Trauma systems develop to cope
Illinois boasts one of the oldest and most refined trauma systems. Specific criteria have developed for trauma care. Hospitals are categorised, in a unique scheme, into different levels depending on the trauma service provided. According to Glushak, "Any wound from neck to abdomen gets routed directly to a high level trauma centre." This evolution of trauma care, in response to the problem, has "vastly improved outcome. There has been a decrease in mortality. It has been speculated it's a function of effective trauma care--not fewer injuries." Advocates of the US system argue emergency care of patients with gunshot wounds has reached such a high level of skill that little more can be achieved in increasing survival rates.
 REX FEATURES/JOHN LYNN
The realisation that people were being shot faster than they could be repaired has cultivated a new breed of doctors eager to exploit their position and experience to help mould public policy. "Five or six years ago there was a strong physician movement to tackle the issue. Latest efforts are to tackle gun manufacturers. Something needs to be done but no one's found a solution." Glushak estimates that about 40% of inner city admissions are penetrating injuries (knife and gun).
At the sharp end
Across the pond, the United Kingdom does not have such an epidemic of gunshot wounds, despite what the media say. Dr Lemen, emergency physician at St Thomas's Hospital, London, says only one or two admissions a month are gun related. "There is an increase in gun related crime, particularly in London," he says. "Despite the great media concern the vast majority of injuries are stabbings (20 per week) and other blunt assaults (100 per week)--such penetrating injuries are more common and a greater cause of morbidity. More people die from being stabbed than shot because there are more people being stabbed. The trouble with guns is the fatality rate of an assault is around 30%-50% whereas the mortality rate of being stabbed is probably only 1% or 2%. Stabbing is a far more common crime."

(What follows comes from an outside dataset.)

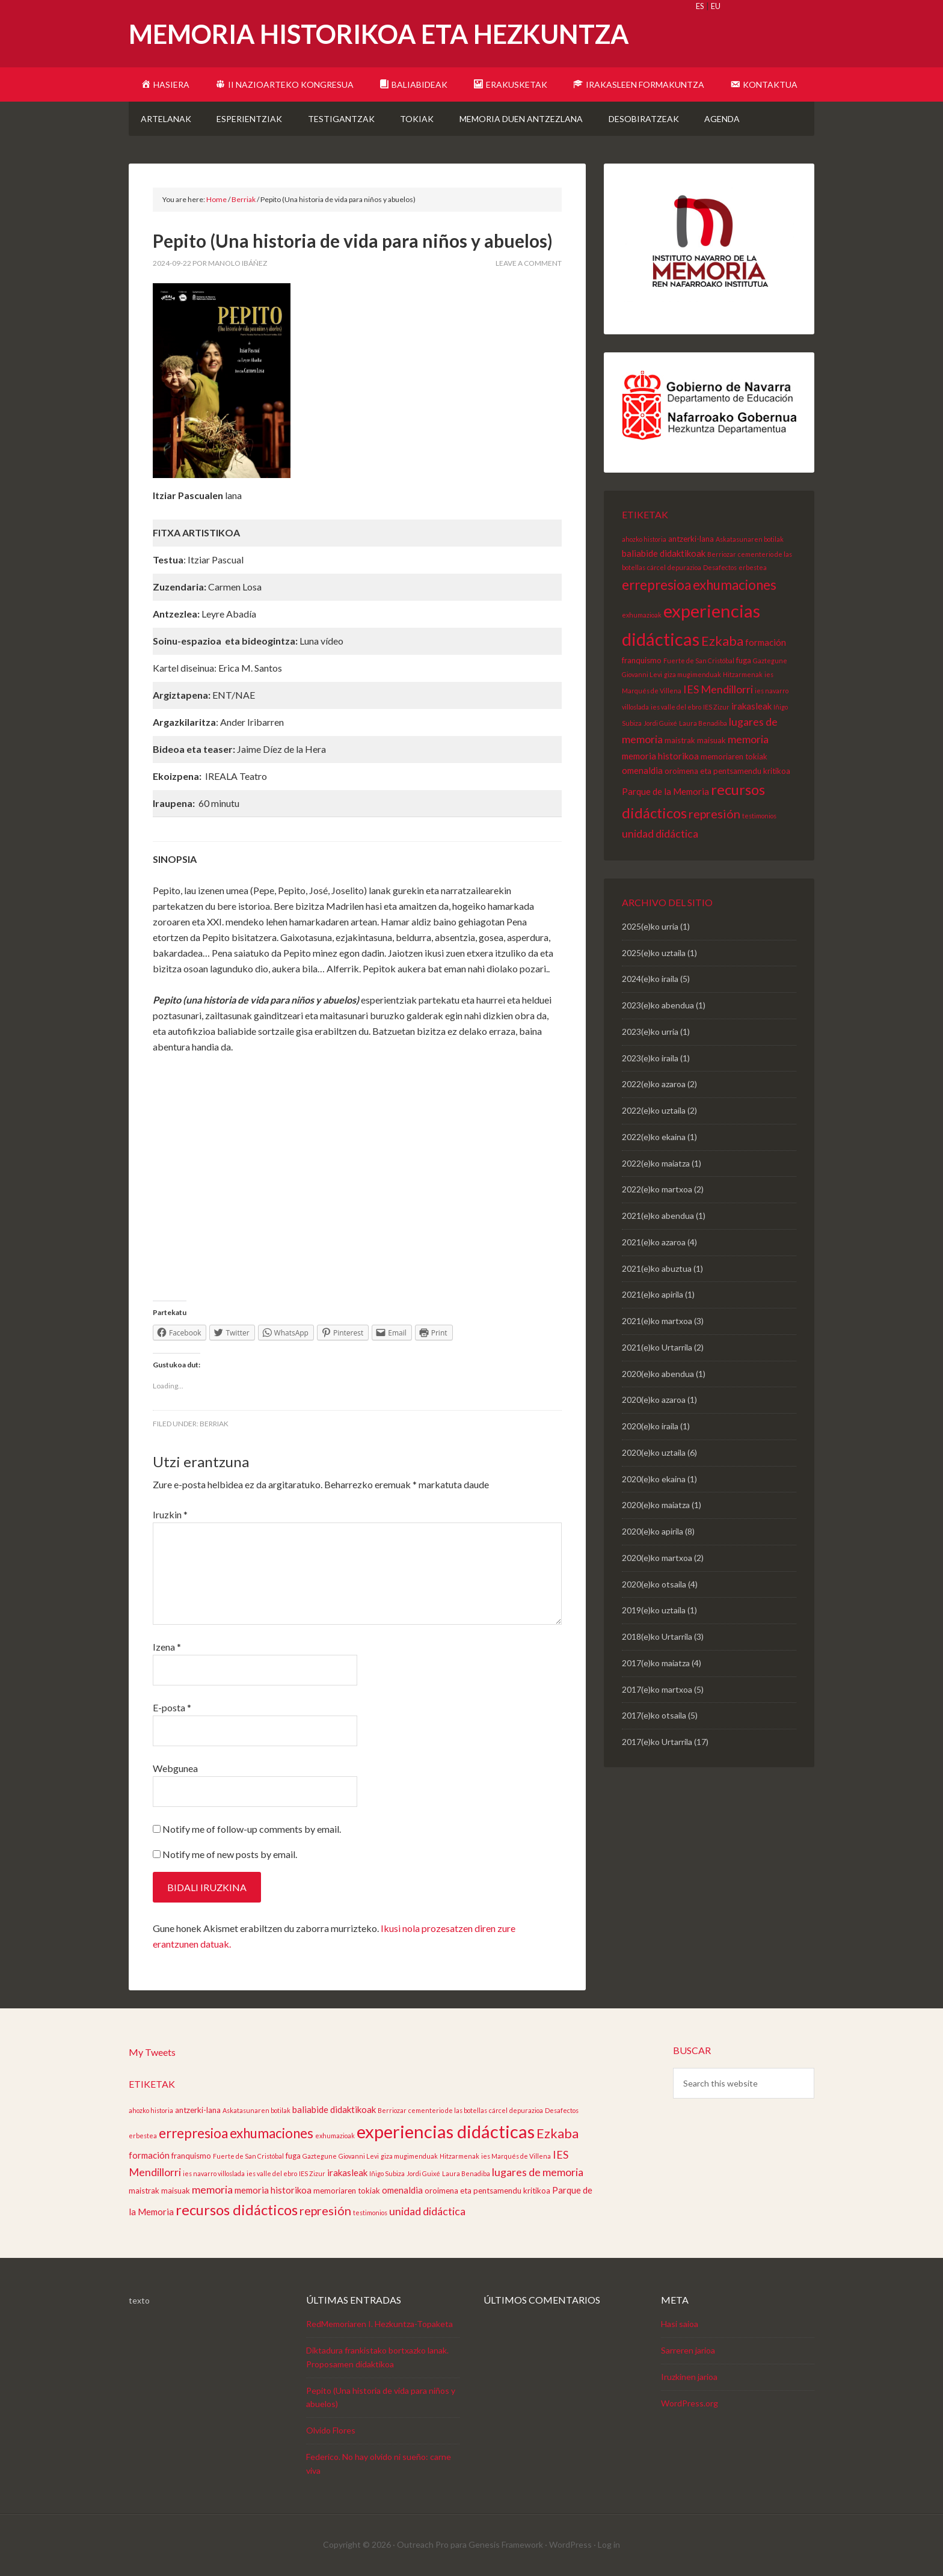  I want to click on WordPress, so click(570, 2544).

Yet the rise in gun culture has still required health workers to embrace a new environment and new ways of working. The United Kingdom has not adopted the injury specific code of the United States for dealing with trauma patients. "The structure in an emergency department allows for sufficient training to deal with it." Mirroring the United States, such injuries are mainly non-domestic. Lemen says, "Staff work in close cooperation with the police. If police accompany the patient in, they may retain and seal their clothing. This is the police's responsibility. They also ask for access to blood samples. We treat under the same code of ethics as for all other patients. There is no need for us to know the details of the incident."

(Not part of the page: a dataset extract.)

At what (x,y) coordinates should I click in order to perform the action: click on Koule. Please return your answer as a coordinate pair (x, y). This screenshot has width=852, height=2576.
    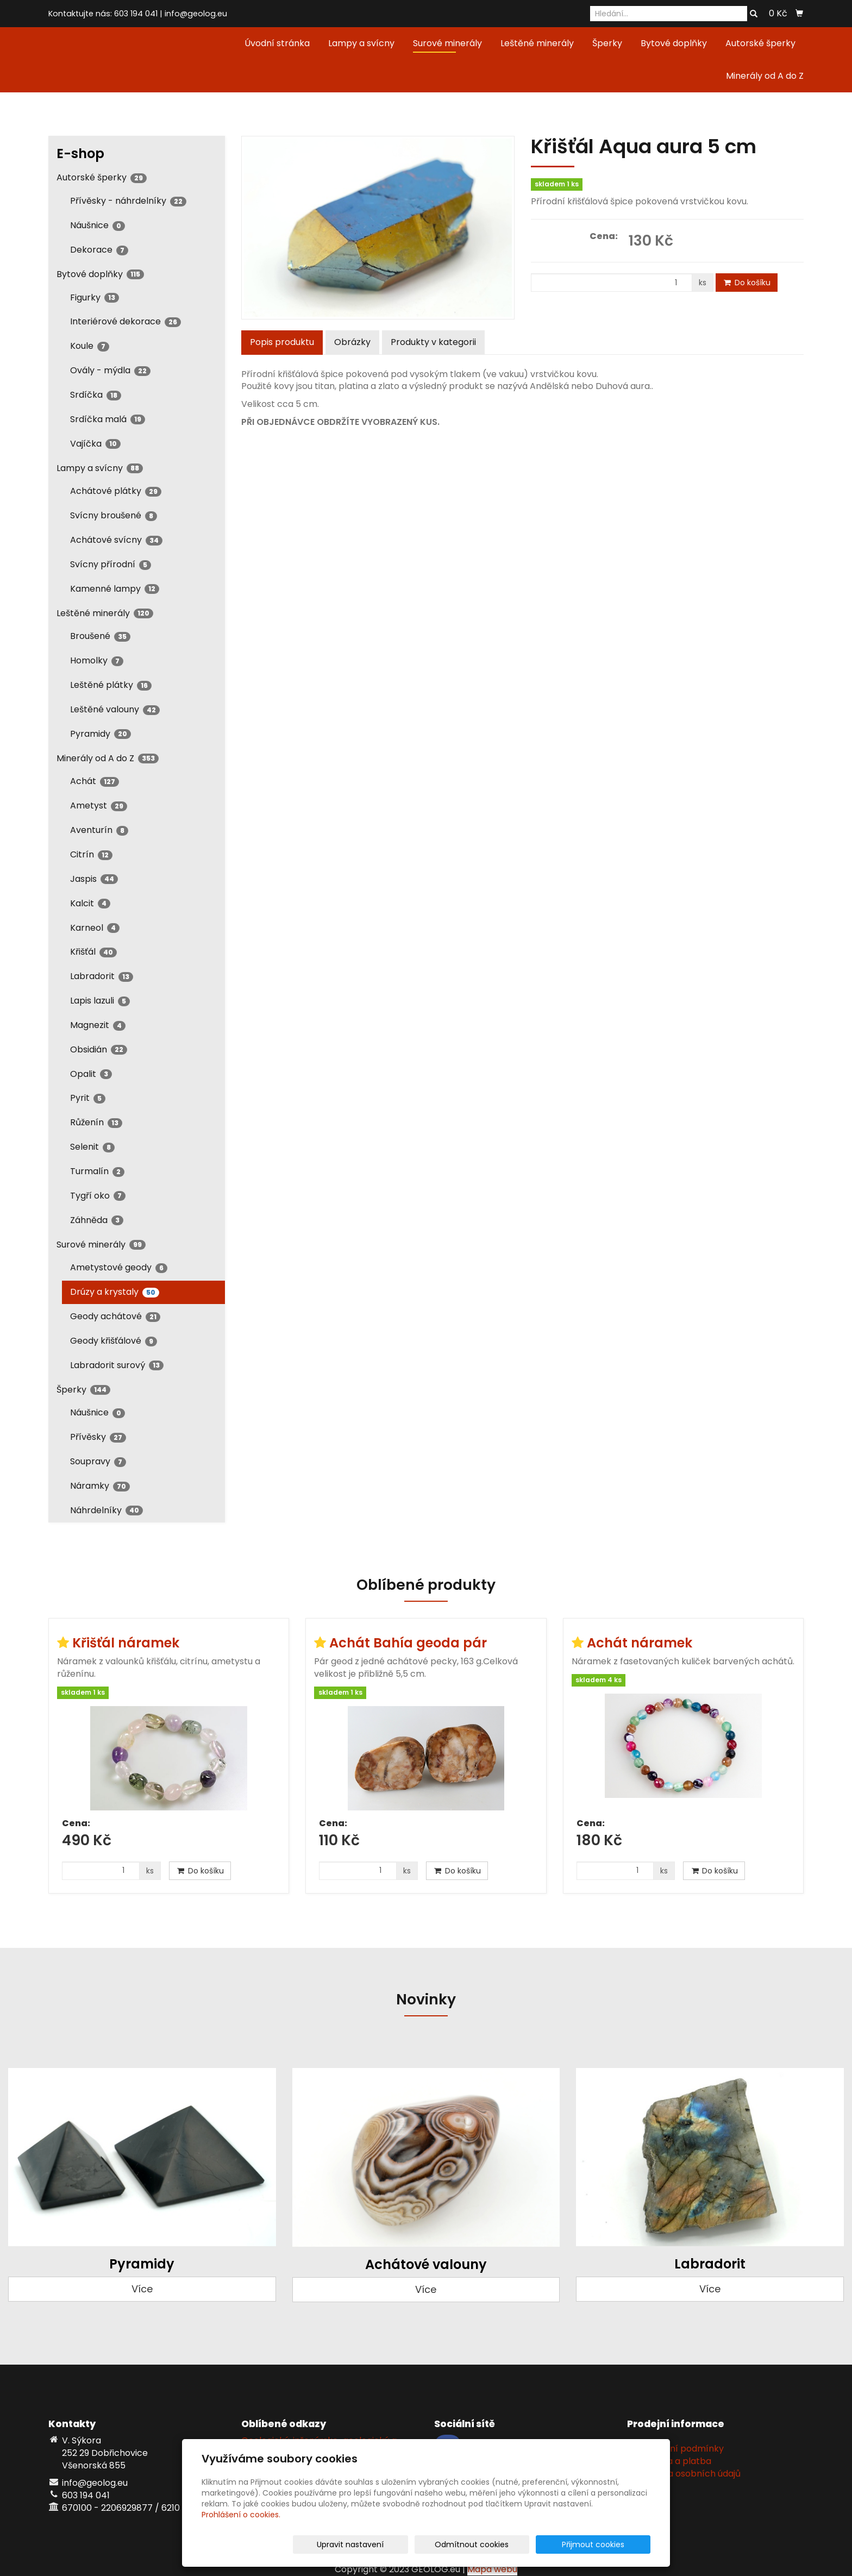
    Looking at the image, I should click on (89, 346).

As the use of firearms to cause injuries has tightened its grip, emergency services across the world have to evolve and rise to the problem. The United Kingdom still has other causes of trauma topping the list of emergency admissions, but gun violence and everything associated with it is a growing concern for those on the front line. Some people may fear that what the United States has today, the United Kingdom will have tomorrow.
Mark Lister third year medical student, University of Leeds
Email: Ugm0mal@leeds.ac.uk
- Bureau of Justice Statistics. Firearms and crime statistics. Washington, DC: BoJS, 2000. www.ojp.usdoj.gov/bjs/guns.htm (accessed 16 May 2003).